++++ Input material ++++
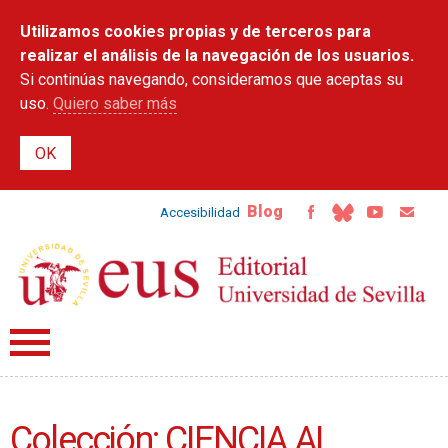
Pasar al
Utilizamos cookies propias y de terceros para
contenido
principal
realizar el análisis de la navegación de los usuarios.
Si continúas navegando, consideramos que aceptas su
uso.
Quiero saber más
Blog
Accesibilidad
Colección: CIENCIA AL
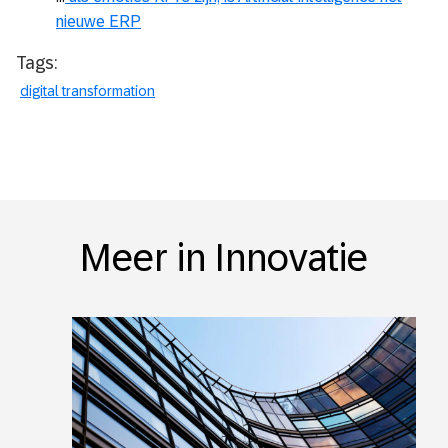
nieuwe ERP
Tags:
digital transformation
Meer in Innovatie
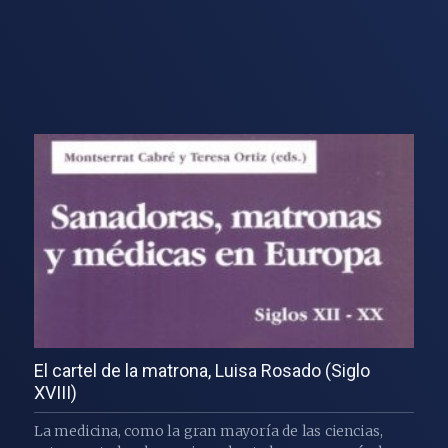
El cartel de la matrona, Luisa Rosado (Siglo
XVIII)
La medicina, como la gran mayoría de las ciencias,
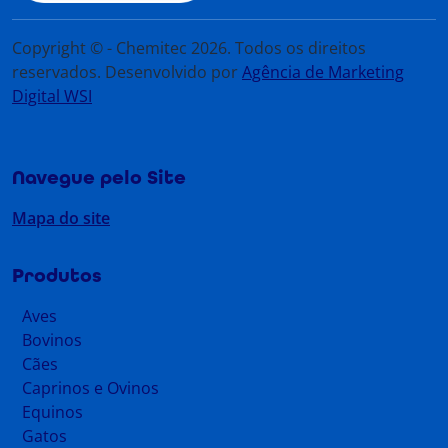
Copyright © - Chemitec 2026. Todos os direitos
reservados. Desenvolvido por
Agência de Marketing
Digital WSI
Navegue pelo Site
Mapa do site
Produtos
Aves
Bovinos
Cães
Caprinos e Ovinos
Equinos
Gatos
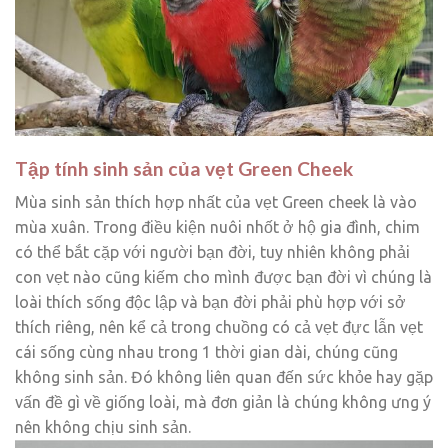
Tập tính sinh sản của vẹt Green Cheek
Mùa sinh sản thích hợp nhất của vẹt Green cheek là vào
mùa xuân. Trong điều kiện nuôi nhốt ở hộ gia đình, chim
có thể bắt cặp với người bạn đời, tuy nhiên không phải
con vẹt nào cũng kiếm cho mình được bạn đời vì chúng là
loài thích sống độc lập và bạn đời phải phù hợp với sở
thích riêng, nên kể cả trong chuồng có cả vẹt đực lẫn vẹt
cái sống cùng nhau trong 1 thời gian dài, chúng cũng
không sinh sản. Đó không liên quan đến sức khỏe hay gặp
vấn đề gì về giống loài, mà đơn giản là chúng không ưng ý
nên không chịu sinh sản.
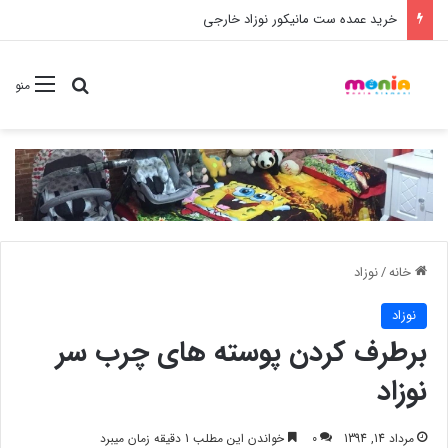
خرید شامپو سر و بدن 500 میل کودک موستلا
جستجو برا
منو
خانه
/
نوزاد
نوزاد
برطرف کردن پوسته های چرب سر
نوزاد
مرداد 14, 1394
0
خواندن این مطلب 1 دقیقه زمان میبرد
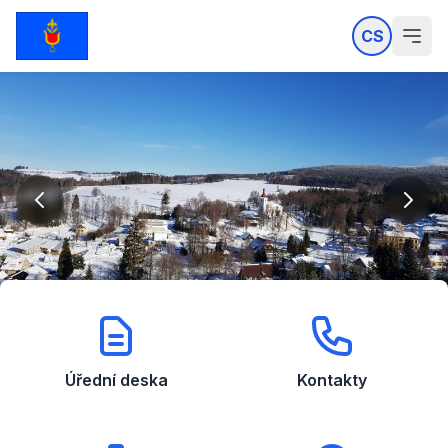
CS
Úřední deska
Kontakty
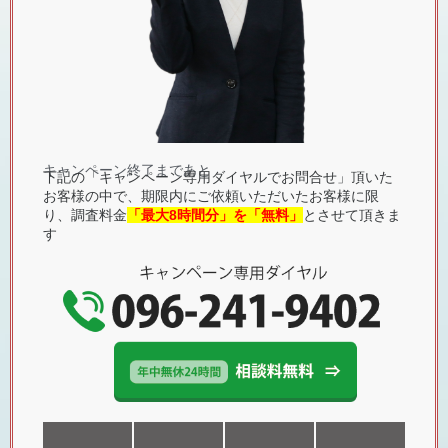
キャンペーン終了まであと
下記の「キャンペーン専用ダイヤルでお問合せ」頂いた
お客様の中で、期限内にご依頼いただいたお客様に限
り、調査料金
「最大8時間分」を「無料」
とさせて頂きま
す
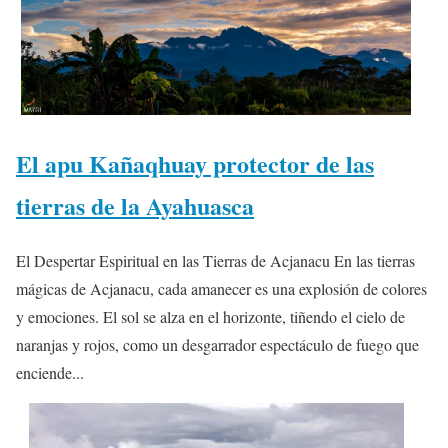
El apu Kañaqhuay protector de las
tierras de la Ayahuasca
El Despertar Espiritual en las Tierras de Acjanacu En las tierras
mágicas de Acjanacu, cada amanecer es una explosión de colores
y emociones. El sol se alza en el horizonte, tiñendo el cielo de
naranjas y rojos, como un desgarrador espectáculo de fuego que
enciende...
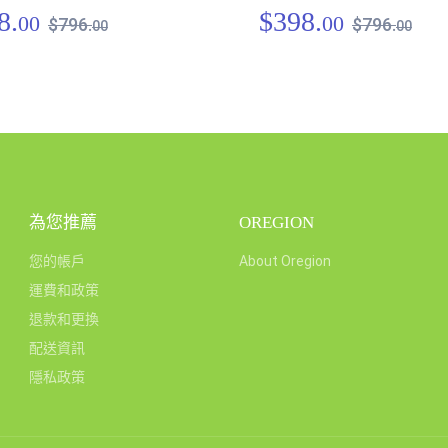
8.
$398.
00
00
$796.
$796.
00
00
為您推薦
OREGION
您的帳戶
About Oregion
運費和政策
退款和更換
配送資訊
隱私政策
++++
**Activity**. Write out each entry exactly as given, omitting any picture.

**Result of the exercise**.
Pasar al
Utilizamos cookies propias y de terceros para
contenido
principal
realizar el análisis de la navegación de los usuarios.
Si continúas navegando, consideramos que aceptas su
uso.
Quiero saber más
Blog
Accesibilidad
Colección: CIENCIA AL
nieuwe ERP
Tags:
digital transformation
Meer in Innovatie
El cartel de la matrona, Luisa Rosado (Siglo
XVIII)
La medicina, como la gran mayoría de las ciencias,
Copyright © - Chemitec 2026. Todos os direitos
reservados. Desenvolvido por
Agência de Marketing
Digital WSI
Navegue pelo Site
Mapa do site
Produtos
Aves
Bovinos
Cães
Caprinos e Ovinos
Equinos
Gatos
Tập tính sinh sản của vẹt Green Cheek
Mùa sinh sản thích hợp nhất của vẹt Green cheek là vào
mùa xuân. Trong điều kiện nuôi nhốt ở hộ gia đình, chim
có thể bắt cặp với người bạn đời, tuy nhiên không phải
con vẹt nào cũng kiếm cho mình được bạn đời vì chúng là
loài thích sống độc lập và bạn đời phải phù hợp với sở
thích riêng, nên kể cả trong chuồng có cả vẹt đực lẫn vẹt
cái sống cùng nhau trong 1 thời gian dài, chúng cũng
không sinh sản. Đó không liên quan đến sức khỏe hay gặp
vấn đề gì về giống loài, mà đơn giản là chúng không ưng ý
nên không chịu sinh sản.
خرید شامپو سر و بدن 500 میل کودک موستلا
جستجو برا
منو
خانه
/
نوزاد
نوزاد
برطرف کردن پوسته های چرب سر
نوزاد
مرداد 14, 1394
0
خواندن این مطلب 1 دقیقه زمان میبرد
CS
Úřední deska
Kontakty
キャンペーン終了まであと
下記の「キャンペーン専用ダイヤルでお問合せ」頂いた
お客様の中で、期限内にご依頼いただいたお客様に限
り、調査料金
「最大8時間分」を「無料」
とさせて頂きま
す
El apu Kañaqhuay protector de las
tierras de la Ayahuasca
El Despertar Espiritual en las Tierras de Acjanacu En las tierras
mágicas de Acjanacu, cada amanecer es una explosión de colores
y emociones. El sol se alza en el horizonte, tiñendo el cielo de
naranjas y rojos, como un desgarrador espectáculo de fuego que
enciende...
8.
$398.
00
00
$796.
$796.
00
00
為您推薦
OREGION
您的帳戶
About Oregion
運費和政策
退款和更換
配送資訊
隱私政策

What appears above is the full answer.